McCarthy’s Good Old Boys Club
Can you name Aaron’s QB coach in 2018? It was Frank Cignetti, Jr. Have you ever heard of a Packers’ coach arriving and leaving after a year with so little fanfare? Cignetti is an experienced assistant coach, but he’s bounced around. A lot.
He’s been at many colleges: Pittsburgh (1989 and 2010-11), Indiana (PA), Fresno State, North Carolina, California, and Rutgers. He’s been in the pros with the Chiefs, Saints, 49ers, Rams, Giants, and Packers. He’s been offensive coordinator or quarterbacks coach any number of times.

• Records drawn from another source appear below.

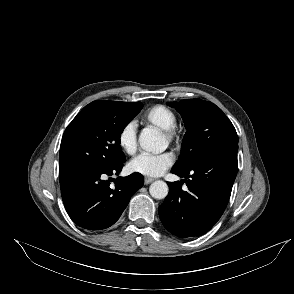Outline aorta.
<instances>
[{
    "instance_id": "obj_1",
    "label": "aorta",
    "mask_w": 294,
    "mask_h": 294,
    "mask_svg": "<svg viewBox=\"0 0 294 294\" xmlns=\"http://www.w3.org/2000/svg\"><path fill=\"white\" fill-rule=\"evenodd\" d=\"M139 144L147 152L158 153L162 150V138L153 129H144L141 132ZM168 190V185L161 180L153 182L149 188L151 196L155 199H164L168 195Z\"/></svg>"
}]
</instances>
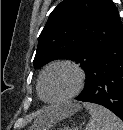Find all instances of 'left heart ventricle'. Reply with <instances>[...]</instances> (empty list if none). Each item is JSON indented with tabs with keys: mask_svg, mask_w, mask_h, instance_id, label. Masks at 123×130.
Here are the masks:
<instances>
[{
	"mask_svg": "<svg viewBox=\"0 0 123 130\" xmlns=\"http://www.w3.org/2000/svg\"><path fill=\"white\" fill-rule=\"evenodd\" d=\"M75 72L65 66L50 69L43 79V94L46 99L55 100L69 94L76 85Z\"/></svg>",
	"mask_w": 123,
	"mask_h": 130,
	"instance_id": "1",
	"label": "left heart ventricle"
}]
</instances>
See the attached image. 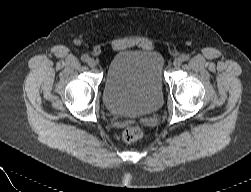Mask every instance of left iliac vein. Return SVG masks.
Masks as SVG:
<instances>
[{
	"mask_svg": "<svg viewBox=\"0 0 251 192\" xmlns=\"http://www.w3.org/2000/svg\"><path fill=\"white\" fill-rule=\"evenodd\" d=\"M181 64H182V59H181V58H176V59L173 61V66H174L175 68L180 67Z\"/></svg>",
	"mask_w": 251,
	"mask_h": 192,
	"instance_id": "4c4485c4",
	"label": "left iliac vein"
}]
</instances>
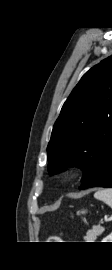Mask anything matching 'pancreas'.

Cignetti, who’s 53, never seemed like a good pairing with Rodgers. On the other hand, Mike McCarthy has often been drawn to establishment guys or his buddies when he goes coach-hunting. They are safe selections, who won’t question or threaten the way Big Mike does things. For example, he retained Joe Philbin, now 57, when he became head coach in 2006, then he brought him back for a year in 2018. Nice man, lacked intensity.

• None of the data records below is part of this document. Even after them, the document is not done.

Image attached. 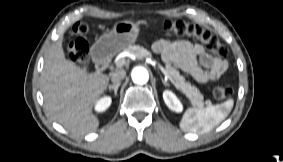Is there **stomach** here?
<instances>
[{
    "instance_id": "stomach-1",
    "label": "stomach",
    "mask_w": 283,
    "mask_h": 162,
    "mask_svg": "<svg viewBox=\"0 0 283 162\" xmlns=\"http://www.w3.org/2000/svg\"><path fill=\"white\" fill-rule=\"evenodd\" d=\"M140 24L131 20L116 22L109 33L102 35L92 47V52L97 59H104L119 53L138 38Z\"/></svg>"
}]
</instances>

I’d also note that Cignetti was born in Pittsburgh, as was McCarthy, and only two years apart – McCarthy is 55. In fact, the two were on the same staff at the University of Pittsburgh in 1989 – it was McCarthy’s second coaching job and Cignetti’s first. McCarthy also has a similar and lengthy past relationship with Packers’ 2018 pass game coordinator Jim Hostler.
When Big Mike brought his pals to Green Bay, it was a nice reunion for the foursome – though it only lasted a year. Hostler is now with the Panthers, Cignetti and Philbin are looking, and McCarthy is in an easy chair counting the money the Packers are paying him for sitting out the year.
This is just one of many examples of McCarthy being a classic old-school coach. I bet Aaron is thrilled to have Getsy as the replacement QB coach – though I’ve yet to see any comment by him on that score. Yet another “Steel Valley” product, Getsy was also brought to Green Bay by Big Mike. At age 34, however, he’s 21 years younger than his benefactor. He’s 2 ½ months younger than Rodgers.
Doesn’t it seem likely that Aaron specifically requested to LaFleur that Getsy be brought back?
It almost makes you wonder: was Big Mike acting in the team’s best interests, or his own?